Interventional pain management:
This is a discipline of medicine devoted to the diagnosis and treatment of pain related disorders. Interventional pain medicine utilizes a multidisciplinary approach, in which a team of health care professionals works together, to provide a full range of treatments and services for patients suffering from chronic and/or acute pain. We are lucky to have a group of colleagues in Kelowna who specialize in procedural, medical and rehabilitation services at the Bill Nelems Pain and Research Centre. We refer patients to this clinic for procedures and injections that can be very helpful in coping with pain. Their website hosts a number of pain management tools that you might find helpful.
We work in partnership with physiotherapists, chiropractors, massage therapists and acupuncturists in helping patients who are living with chronic pain. A great overview of the role of each of these practitioners can be found in this guide from Pain BC.
Harvard Health Publishing summarizes the relationship between emotion and pain nicely:
“Pain, depression, and anxiety travel through similar pathways along your nervous system and share many of the same biological mechanisms. One of the areas in the brain that receives pain signals — specifically, the limbic region — shares many of the same messengers as the mood signals. We know from research studies using neuroimaging that the parts of the brain controlling emotion and sensory features of pain are altered in people with chronic pain.”
“The medical community has come to appreciate a direct correlation between improvement in one’s emotional well-being and their experience of pain (and vice versa). Chronic pain increases the risk of depression and anxiety, and depression and anxiety strongly predict the development of chronic pain. This association is seen in conditions like fibromyalgia and irritable bowel syndrome, where behavioral and psychological treatment strategies have shown benefit in reducing symptoms.”

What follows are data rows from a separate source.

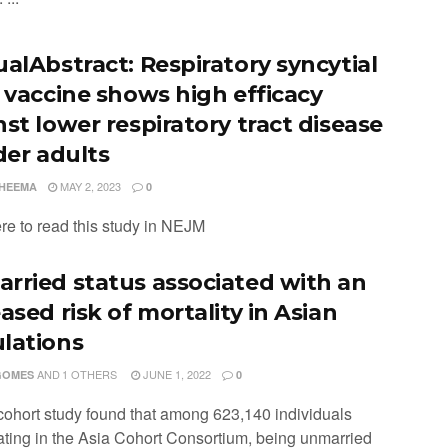
ualAbstract: Respiratory syncytial
s vaccine shows high efficacy
nst lower respiratory tract disease
der adults
MAY 2, 2023
CHEEMA
0
ere to read this study in NEJM
rried status associated with an
ased risk of mortality in Asian
lations
AND
1 OTHERS
JUNE 1, 2022
GOMES
0
 cohort study found that among 623,140 individuals
pating in the Asia Cohort Consortium, being unmarried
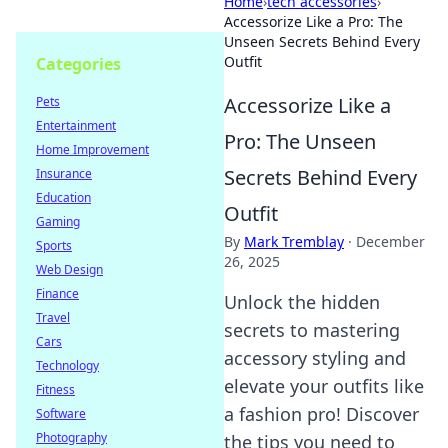
Home
›
tech accessories
›
Accessorize Like a Pro: The
Unseen Secrets Behind Every
Outfit
Categories
Accessorize Like a
Pets
Entertainment
Pro: The Unseen
Home Improvement
Secrets Behind Every
Insurance
Education
Outfit
Gaming
By
Mark Tremblay
·
December
Sports
26, 2025
Web Design
Finance
Unlock the hidden
Travel
secrets to mastering
Cars
accessory styling and
Technology
elevate your outfits like
Fitness
a fashion pro! Discover
Software
Photography
the tips you need to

Some of the techniques used to help with chronic pain are mindfulness, meditation, psychotherapy, cognitive behavioural therapy and acceptance and commitment therapy (ACT). For patients who want to read more on this topic, a good overview from Alberta Health Sciences can be found here. You might also want to check out Pain BC for information about self management tools, pain coaching and support in our community.
Exercise and well being:
I wish that we could say that exercise will always help patients with chronic pain, but research says that “physical activity may reduce pain and improve function for some adults with chronic pain, while having few adverse events.” Have a look at a summary of research findings here. We believe that exercise is so important for well being and good health that we would encourage you to try to exercise, within the limits of your pain. Please consider having us write you an exercise prescription or refer you to one of our kinesiologist colleagues to help design a personalized exercise program.

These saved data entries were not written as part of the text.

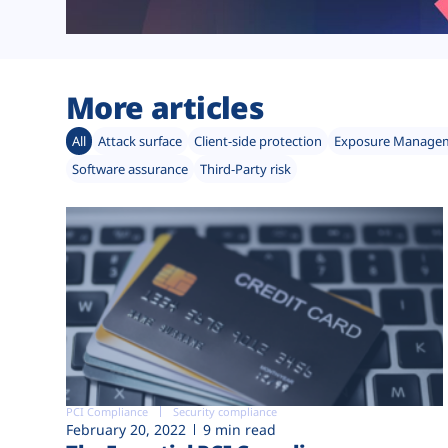
More articles
All
Attack surface
Client-side protection
Exposure Manage
Software assurance
Third-Party risk
PCI Compliance
Security compliance
February 20, 2022
9 min read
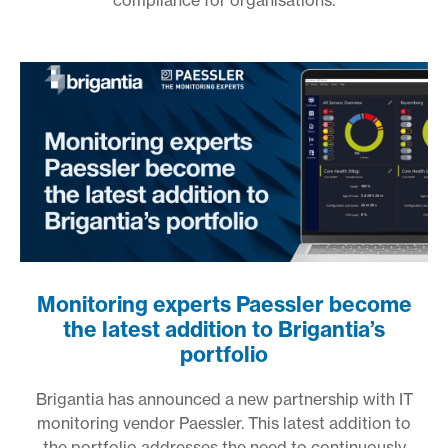
compliance for organisations.
Monitoring experts Paessler become
the latest addition to Brigantia’s
portfolio
Brigantia has announced a new partnership with IT
monitoring vendor Paessler. This latest addition to
the portfolio addresses the need to continuously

Sometimes using heat or cold packs can help with managing pain. The Cleveland Clinic has a nice guide here. Some of our patients use creams and rubs that cause “counter irritation” of the nerves in areas of the body that hurt. The theory is that nerves that are busy carrying signals of heat or prickly sensations are too busy to carry pain messages to our brains. TENS machines use a gentle electrical current applied to the skin. Research suggests that “...there is little evidence of the effectiveness of TENS in treating chronic pain,” but when used appropriately, this treatment does not appear to cause harm.
We hope that some of these tools will help you in coping with and overcoming your chronic pain.